Code Agents have achieved remarkable advances in recent years, exhibiting strong capabilities across a wide range of software engineering tasks. However, their misuse often produces bloated and disorganized code that impairing readability, extensibility, and robustness. Despite this risk, existing benchmarks largely evaluate functional correctness rather than long-term maintainability of code agents. In this paper, we propose SmellBench, an extensible code refactoring benchmark that proactively injects code smells into clean code snippets from real-world repositories. This design enables the generation of controlled, high-quality, and diverse refactoring cases with human-written ground truth. Specifically, it contains 294 cases spanning 7 popular smell types, 3 difficulty levels, 2 instruction settings across 7 real-world repositories. We further design 3 evaluation aspects covering functional correctness, localization ability, and refactoring quality assessment. Experiments with 2 popular agents and 6 large langauge models (LLMs) show that the best combination - Qwen Code + Claude Sonnet 4.5 - achieved only a 50.34 score of smell elimination. Further analysis reveals that this gap arises from a focus on local code smells and a lack of cross-file understanding, which hinders comprehensive smell elimination.

Editorial analysis

A structured set of objections, weighed in public.

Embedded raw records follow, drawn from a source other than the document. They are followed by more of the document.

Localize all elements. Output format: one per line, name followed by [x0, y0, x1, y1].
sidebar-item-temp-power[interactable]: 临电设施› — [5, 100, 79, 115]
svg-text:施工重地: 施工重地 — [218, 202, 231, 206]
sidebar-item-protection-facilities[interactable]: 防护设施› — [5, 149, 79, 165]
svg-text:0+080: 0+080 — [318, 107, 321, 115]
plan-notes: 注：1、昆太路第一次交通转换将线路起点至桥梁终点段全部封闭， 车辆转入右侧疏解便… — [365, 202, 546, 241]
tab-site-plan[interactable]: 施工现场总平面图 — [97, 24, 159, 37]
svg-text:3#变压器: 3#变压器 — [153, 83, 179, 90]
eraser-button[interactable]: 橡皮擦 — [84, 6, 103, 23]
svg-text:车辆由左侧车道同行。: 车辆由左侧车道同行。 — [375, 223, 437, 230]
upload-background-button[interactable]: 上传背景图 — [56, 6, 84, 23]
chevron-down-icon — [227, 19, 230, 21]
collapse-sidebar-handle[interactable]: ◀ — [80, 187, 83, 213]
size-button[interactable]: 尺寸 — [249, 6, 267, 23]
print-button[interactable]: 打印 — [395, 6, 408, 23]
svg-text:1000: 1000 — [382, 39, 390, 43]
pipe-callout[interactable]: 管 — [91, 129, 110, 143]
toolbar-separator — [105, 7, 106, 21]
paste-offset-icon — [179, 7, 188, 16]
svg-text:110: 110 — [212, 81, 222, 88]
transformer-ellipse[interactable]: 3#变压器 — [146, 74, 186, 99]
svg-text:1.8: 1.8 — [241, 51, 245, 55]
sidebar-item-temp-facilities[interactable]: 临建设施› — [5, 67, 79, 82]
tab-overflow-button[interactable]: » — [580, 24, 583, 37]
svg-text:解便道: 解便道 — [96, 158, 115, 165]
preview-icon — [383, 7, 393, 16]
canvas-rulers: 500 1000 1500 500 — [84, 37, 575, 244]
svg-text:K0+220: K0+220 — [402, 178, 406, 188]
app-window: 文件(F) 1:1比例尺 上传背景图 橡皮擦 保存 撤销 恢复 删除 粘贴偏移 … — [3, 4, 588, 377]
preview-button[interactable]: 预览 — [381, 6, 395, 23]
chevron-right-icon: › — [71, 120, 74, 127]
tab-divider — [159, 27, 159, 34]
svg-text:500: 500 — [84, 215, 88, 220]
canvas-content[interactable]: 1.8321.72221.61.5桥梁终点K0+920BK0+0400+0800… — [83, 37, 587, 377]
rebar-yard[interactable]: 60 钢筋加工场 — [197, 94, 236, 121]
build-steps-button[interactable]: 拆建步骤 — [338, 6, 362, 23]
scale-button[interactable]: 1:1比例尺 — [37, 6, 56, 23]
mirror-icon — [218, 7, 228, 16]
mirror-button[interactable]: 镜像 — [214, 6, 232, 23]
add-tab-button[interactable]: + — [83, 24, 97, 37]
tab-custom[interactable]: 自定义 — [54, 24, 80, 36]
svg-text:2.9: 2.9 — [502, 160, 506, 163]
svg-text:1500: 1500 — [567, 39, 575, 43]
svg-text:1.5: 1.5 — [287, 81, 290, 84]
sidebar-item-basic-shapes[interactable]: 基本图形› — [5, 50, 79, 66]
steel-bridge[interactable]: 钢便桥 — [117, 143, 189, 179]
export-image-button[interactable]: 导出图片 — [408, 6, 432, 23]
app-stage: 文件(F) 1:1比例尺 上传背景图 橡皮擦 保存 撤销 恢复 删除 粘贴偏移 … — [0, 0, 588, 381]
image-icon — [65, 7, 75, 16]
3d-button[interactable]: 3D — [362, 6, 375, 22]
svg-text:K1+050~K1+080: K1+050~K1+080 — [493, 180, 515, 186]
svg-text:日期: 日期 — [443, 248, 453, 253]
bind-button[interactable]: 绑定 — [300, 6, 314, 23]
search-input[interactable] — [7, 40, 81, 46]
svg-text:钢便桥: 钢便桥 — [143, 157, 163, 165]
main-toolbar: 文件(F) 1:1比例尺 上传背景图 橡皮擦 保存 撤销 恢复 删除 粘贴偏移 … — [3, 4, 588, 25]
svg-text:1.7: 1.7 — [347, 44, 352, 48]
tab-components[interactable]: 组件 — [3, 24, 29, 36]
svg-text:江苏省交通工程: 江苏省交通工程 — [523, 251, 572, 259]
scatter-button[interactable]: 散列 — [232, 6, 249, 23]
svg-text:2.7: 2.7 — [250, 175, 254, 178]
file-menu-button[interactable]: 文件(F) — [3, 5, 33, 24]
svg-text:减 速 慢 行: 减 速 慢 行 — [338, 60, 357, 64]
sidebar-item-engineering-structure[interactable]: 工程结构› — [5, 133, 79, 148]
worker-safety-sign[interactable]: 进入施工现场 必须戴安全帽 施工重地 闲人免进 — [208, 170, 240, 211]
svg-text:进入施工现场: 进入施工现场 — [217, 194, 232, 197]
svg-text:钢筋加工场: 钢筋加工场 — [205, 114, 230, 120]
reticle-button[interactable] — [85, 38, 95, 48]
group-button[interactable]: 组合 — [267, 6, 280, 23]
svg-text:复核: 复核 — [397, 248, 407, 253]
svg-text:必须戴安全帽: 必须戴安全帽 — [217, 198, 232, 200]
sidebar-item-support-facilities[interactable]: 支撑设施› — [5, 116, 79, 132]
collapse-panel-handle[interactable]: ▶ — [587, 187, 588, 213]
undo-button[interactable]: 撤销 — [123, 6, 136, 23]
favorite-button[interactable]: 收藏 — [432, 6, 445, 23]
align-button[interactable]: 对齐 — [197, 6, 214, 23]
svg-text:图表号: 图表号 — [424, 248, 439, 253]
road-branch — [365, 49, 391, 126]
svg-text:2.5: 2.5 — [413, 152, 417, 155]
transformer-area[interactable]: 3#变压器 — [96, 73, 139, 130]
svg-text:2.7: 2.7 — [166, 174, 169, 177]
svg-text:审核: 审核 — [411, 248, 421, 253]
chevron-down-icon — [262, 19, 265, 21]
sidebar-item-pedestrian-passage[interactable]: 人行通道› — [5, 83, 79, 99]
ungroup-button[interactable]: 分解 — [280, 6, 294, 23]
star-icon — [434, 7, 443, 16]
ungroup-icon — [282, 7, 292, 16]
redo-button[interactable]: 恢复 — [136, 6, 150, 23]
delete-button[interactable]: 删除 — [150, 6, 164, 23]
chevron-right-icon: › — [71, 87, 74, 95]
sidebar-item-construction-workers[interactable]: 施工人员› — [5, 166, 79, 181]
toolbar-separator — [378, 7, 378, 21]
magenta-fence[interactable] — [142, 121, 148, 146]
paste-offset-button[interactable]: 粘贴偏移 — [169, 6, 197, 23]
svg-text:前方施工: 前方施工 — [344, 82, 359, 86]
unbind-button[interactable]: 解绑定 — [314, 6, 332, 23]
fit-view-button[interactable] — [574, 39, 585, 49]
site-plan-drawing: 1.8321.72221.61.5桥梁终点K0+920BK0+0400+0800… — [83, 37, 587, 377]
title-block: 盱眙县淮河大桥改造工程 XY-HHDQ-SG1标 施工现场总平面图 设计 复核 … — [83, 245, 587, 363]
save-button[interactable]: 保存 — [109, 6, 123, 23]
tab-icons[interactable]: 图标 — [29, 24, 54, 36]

Desk editor's note, referee report, simulated authors' rebuttal, and a circularity audit. Tearing a paper down is the easy half of reading it; the pith above is the substance, this is the friction.

Referee Report

3 major / 2 minor

Summary. The paper introduces SmellBench, a benchmark for evaluating code agents on refactoring by proactively injecting 7 code smell types into clean snippets drawn from 7 real-world repositories, yielding 294 cases with 3 difficulty levels, 2 instruction settings, and human-written ground truth. It defines three evaluation aspects (functional correctness, localization, refactoring quality) and reports experiments on 2 agents and 6 LLMs, with the best result (Qwen Code + Claude Sonnet 4.5) reaching a 50.34 smell-elimination score; the performance gap is attributed to agents focusing on local smells and lacking cross-file understanding.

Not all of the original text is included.